AMAGO is a POMDP solver with an emphasis on long sequences, sparse rewards, and large networks. It is:
- Broadly Applicable. Classic benchmarks, goal-conditioning, long-term memory, meta-learning, and generalization are all special cases of its POMDP format. Supports discrete and continuous actions.
- Scalable. Designed for training large policies (like Transformers) on long sequences (500+ timesteps). AMAGO supports multi-GPU training with parallel actors, asynchronous learning/rollouts, and large replay buffers (stored on disk).
- Sample Efficient. AMAGO is off-policy and can continuously reuse (and hindsight relabel) large datasets of past trajectories.
- Easy to Use. Technical details can be easily customized but are designed to require little hyperparamter tuning. See examples below.
AMAGO treats multi-task RL, meta-RL, RL generalization, and long-term memory as variations of the same POMDP problem that can be solved with sequence learning. This core framework goes by many different names including implicit partial observability, context-based meta-learning, or contextual MDPs.
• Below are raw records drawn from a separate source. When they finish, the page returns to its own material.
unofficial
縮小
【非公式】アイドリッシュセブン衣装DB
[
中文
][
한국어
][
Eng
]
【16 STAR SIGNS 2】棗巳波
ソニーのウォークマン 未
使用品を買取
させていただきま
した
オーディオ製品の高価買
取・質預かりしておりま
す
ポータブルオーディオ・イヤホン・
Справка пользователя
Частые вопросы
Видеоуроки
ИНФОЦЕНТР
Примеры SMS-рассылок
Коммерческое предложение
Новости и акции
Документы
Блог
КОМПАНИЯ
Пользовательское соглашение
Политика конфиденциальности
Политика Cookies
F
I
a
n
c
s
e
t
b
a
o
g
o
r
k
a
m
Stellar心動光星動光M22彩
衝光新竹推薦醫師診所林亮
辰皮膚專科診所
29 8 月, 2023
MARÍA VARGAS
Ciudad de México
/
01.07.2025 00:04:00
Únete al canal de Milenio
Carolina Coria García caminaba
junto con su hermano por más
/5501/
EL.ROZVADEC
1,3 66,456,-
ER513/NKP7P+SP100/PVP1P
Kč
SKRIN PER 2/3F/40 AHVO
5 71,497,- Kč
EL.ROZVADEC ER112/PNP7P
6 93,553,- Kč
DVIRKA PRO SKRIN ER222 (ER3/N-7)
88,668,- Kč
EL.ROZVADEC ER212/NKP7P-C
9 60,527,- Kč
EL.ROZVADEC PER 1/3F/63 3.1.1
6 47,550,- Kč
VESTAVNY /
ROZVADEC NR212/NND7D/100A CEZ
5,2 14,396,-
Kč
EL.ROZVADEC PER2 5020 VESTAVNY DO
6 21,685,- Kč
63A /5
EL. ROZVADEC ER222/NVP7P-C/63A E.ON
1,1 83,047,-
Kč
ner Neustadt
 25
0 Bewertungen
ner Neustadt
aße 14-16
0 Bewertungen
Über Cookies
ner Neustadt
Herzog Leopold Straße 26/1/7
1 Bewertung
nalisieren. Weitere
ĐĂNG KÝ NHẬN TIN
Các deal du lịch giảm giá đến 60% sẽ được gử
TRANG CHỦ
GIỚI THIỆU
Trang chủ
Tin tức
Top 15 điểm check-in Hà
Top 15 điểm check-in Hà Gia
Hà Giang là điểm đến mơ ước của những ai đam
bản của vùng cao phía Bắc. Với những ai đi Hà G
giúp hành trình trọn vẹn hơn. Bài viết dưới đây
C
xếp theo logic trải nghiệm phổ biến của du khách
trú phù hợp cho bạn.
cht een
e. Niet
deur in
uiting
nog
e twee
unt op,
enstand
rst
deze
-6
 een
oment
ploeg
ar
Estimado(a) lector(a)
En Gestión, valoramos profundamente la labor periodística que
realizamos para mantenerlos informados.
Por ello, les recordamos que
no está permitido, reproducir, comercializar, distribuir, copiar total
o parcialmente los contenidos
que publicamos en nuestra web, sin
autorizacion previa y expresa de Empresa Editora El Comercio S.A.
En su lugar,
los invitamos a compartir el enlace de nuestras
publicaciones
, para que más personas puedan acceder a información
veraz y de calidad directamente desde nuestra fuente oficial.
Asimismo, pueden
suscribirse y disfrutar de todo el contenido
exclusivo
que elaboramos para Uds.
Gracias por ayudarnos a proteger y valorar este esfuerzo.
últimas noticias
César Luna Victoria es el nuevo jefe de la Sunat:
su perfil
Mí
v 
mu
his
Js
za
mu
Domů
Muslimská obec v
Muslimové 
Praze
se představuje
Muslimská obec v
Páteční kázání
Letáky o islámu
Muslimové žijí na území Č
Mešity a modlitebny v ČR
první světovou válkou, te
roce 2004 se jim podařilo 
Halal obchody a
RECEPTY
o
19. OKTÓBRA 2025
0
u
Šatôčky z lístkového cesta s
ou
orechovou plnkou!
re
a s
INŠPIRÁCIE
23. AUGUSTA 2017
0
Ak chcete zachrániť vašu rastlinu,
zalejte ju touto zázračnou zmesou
AMAGO learns from off-policy or offline data, which improves sample efficiency and enables hindsight experience replay for goal-conditioned environments. We find a stable and high-performance way to train off-policy actor-critic agents on top of the representations from a shared sequence model, and all of the low-level details have been redesigned from scratch to be scalable enough to train long-context Transformers. Please refer to our paper for a detailed explanation.
# download source
git clone git@github.com:UT-Austin-RPL/amago.git
cd amago
# make a fresh conda environment with python 3.10
conda create -n amago python==3.10
conda activate amago
# install core agent
pip install -e .
# AMAGO includes built-in support for a number of benchmark environments that can be installed with:
pip install -e .[envs]
The default Transformer policy (nets.traj_encoders.TformerTrajEncoder
) has an option for FlashAttention 2.0. FlashAttention leads to significant speedups on long sequences if your GPU is compatible. We try to install this for you with: pip install -e .[flash]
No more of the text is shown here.